[WHAT IS NEEDED] Once the images are set aside, print the remaining lines below exactly.

--

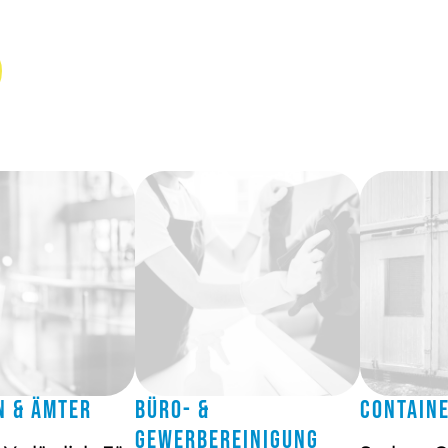
n & Ämter
Büro- &
Contain
Gewerbereinigung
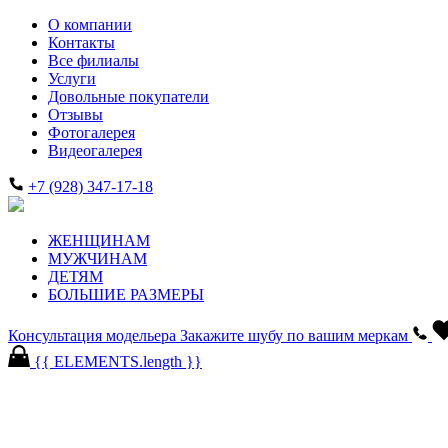
О компании
Контакты
Все филиалы
Услуги
Довольные покупатели
Отзывы
Фотогалерея
Видеогалерея
+7 (928) 347-17-18
ЖЕНЩИНАМ
МУЖЧИНАМ
ДЕТЯМ
БОЛЬШИЕ РАЗМЕРЫ
Консультация модельера
Закажите шубу по вашим меркам
{{ ELEMENTS.length }}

--

[ANSWER]
n & Ämter
Büro- &
Contain
Gewerbereinigung
О компании
Контакты
Все филиалы
Услуги
Довольные покупатели
Отзывы
Фотогалерея
Видеогалерея
+7 (928) 347-17-18
ЖЕНЩИНАМ
МУЖЧИНАМ
ДЕТЯМ
БОЛЬШИЕ РАЗМЕРЫ
Консультация модельера
Закажите шубу по вашим меркам
{{ ELEMENTS.length }}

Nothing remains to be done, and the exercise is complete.